Please copy each line below that contains the string "номер".

RECORDS TO USE
------------
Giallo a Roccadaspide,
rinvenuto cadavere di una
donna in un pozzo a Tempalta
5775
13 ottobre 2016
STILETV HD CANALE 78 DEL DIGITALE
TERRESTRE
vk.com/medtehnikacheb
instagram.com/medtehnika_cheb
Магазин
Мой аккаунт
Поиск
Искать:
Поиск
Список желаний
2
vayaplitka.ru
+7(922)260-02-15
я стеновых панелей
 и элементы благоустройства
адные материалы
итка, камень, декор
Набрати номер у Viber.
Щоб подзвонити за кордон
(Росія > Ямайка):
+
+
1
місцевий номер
------------
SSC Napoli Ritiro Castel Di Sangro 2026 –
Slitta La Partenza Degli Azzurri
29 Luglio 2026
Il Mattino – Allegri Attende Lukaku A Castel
------------
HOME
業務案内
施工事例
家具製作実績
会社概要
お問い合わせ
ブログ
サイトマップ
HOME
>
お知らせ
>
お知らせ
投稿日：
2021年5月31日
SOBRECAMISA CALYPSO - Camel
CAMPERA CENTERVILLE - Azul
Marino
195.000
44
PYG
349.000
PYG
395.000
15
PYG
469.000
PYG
------------
RESPONSE TO THIS EXERCISE
Набрати номер у Viber.
місцевий номер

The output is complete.